Super Bowl roots hark back to farm fields of Britain

It's been said that, come the Super Bowl, US football fans exhibit a near religious enthusiasm for the game.

So what else is new? You should see the Welsh and the New Zealanders when they strive for football supremacy (the rugby kind) at Cardiff Arms Park.

Perhaps there's a reason for this fervor; perhaps it is in the partly religious, wholly superstitious origin of the two games.

It all began in medieval times when English farmers hit on an idea to boost harvests. Obviously, in a land where a travel poster featuring the sun might be considered questionable advertising, the sun was held in very high regard. So these farmers bound a few sheaves of hay into a ball to symbolize the sun and kicked it around their fields. The sun, flattered by all this attention, presumably shone a little bit harder the following season.

Kicking the sun around this way became so popular that pretty soon folks who had nothing to do with agriculture joined in, and, wouldn't you know, the original purpose was soon forgotten. It became a sport: Football, or soccer as it is called here in the United States.

Back in the days when the English were honing their military skills on the playing fields of their more well-endowed schools, a young man at Rugby named William Webb Ellis picked up a ball during a soccer game and ran with it in his hands.

He should have known better, of course, but it seemed like such a fun thing to do that his peers at Rugby devised a new game that still bears the name of their school to this day. They also turned the ball into an oval, the better to carry it.

Late last century rugby crossed the Atlantic. But Americans, being Americans, couldn't leave well enough alone and pretty soon they began bending the rules as dramatically as Bill Ellis had done.

They replaced rugby's scrum - a sort of free-for-all wrestling match in which both sides strove for possession - with a set line of scrimmage. From then on possession of the ball became much more important in the American game simply because you couldn't get it back again without going to an inordinant amount of trouble. They also slimmed the ball down somewhat so it could be more readily thrown with one hand.

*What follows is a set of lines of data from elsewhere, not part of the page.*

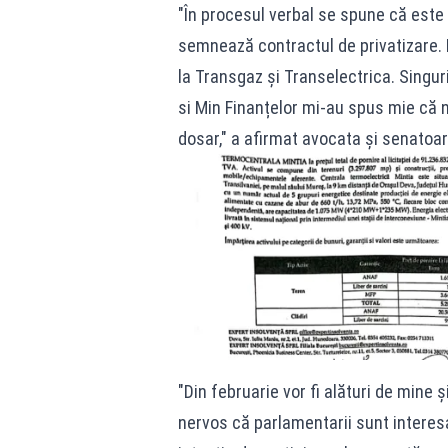
"În procesul verbal se spune că este 
semnează contractul de privatizare. 
la Transgaz și Transelectrica. Singur
si Min Finanțelor mi-au spus mie că 
dosar," a afirmat avocata și senatoa
"Din februarie vor fi alături de mine ș
nervos că parlamentarii sunt interesa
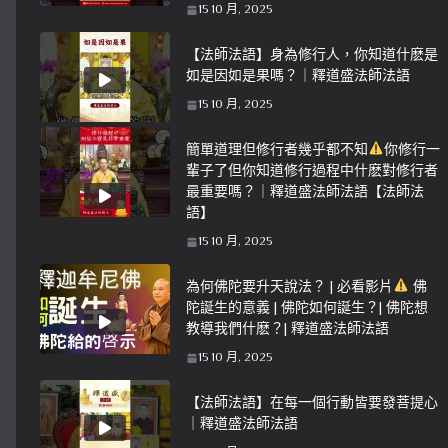
15 10 月, 2025
【法師法語】身為修行人，你知道什麽是
如是因如是果嗎？｜釋道盛法師法語
15 10 月, 2025
簡單道理但修行者幾乎都不知
你修行一
輩子了但你知道修行過程中什麽對修行者
最重要嗎？｜釋道盛法師法語【法師法
語】
15 10 月, 2025
為何佛陀要升天說法？ | 必看影片
佛
陀誕生的意義 | 佛陀如何誕生？| 佛陀想
教導我們什麽？| 釋道盛法師法語
15 10 月, 2025
【法師法語】在每一個行動皆要發菩提心
｜釋道盛法師法語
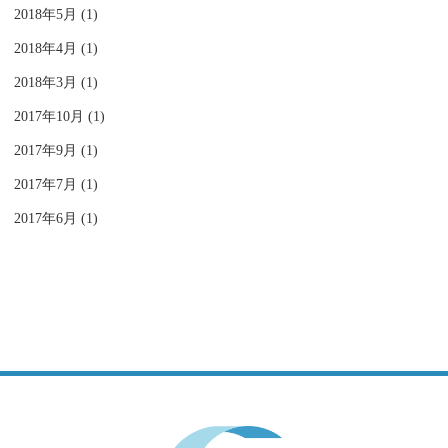
2018年5月 (1)
2018年4月 (1)
2018年3月 (1)
2017年10月 (1)
2017年9月 (1)
2017年7月 (1)
2017年6月 (1)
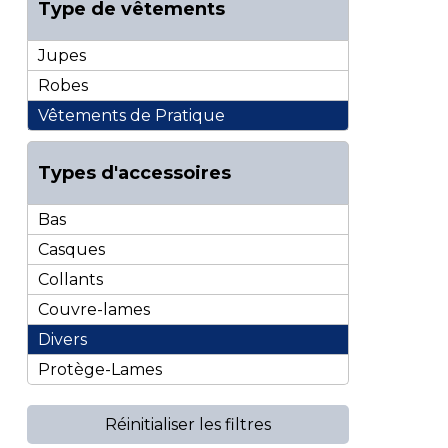
Type de vêtements
Jupes
Robes
Vêtements de Pratique
Types d'accessoires
Bas
Casques
Collants
Couvre-lames
Divers
Protège-Lames
Réinitialiser les filtres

The big change came with the introduction of the forward pass into the American game. A nice touch, that, but it cut way back on the use of the lateral pass (rugby is filled with laterals) and that's a pity.

At this stage the Rugby-football relationships might be said to have changed from half-brother to first cousin. But be assured, the relationship does exist. Up until the '30s, rugby's drop kick was still an accepted part of US football, and, according to the rule book, it is still an accepted way to score. And in both games the idea is to run with ball, securely tucked beneath the arm, over the opposition's goal line.

The football term ''touchdown'' indicates the rugby connection. To score in rugby the ball must be touched down behind the goal line. To throw it down, as exultant pass receivers frequently do in professional football, would be to throw away the points.

Having been raised on rugby and having learned to appreciate football after moving to the US, I see aspects of each game that might profitably be adopted by the other.

For one thing, football could adopt a rugby-type kick for extra points following a touchdown. It would take place in a line directly back from the point where the player crossed the goal line. In other words, a touchdown between the uprights becomes the ideal. Score in the corner and the extra point kick takes place from the sideline.

When introduced to football, rugby players always ask why the ball carrier is given all the praise while his blockers get almost none. There's perhaps a touch of envy in this observation. No ball handler gets that kind of protection in rugby. Even accidental interference is penalized, so the only way to help the ball carrier is to be ready to take a lateral when he can go no farther.

So far I haven't been able to sell the ''no interference'' concept to US football any more than I have been able to sell the forward pass to British rugby. Guess I'll have to give up the idea.

Meanwhile, I've been wrestling with a chilling thought: What if England's climate had been as dry as, say, California's? Those medieval farmers would have sought to placate something other than the sun.

Would today's Super Bowl then have been some kind of water polo game?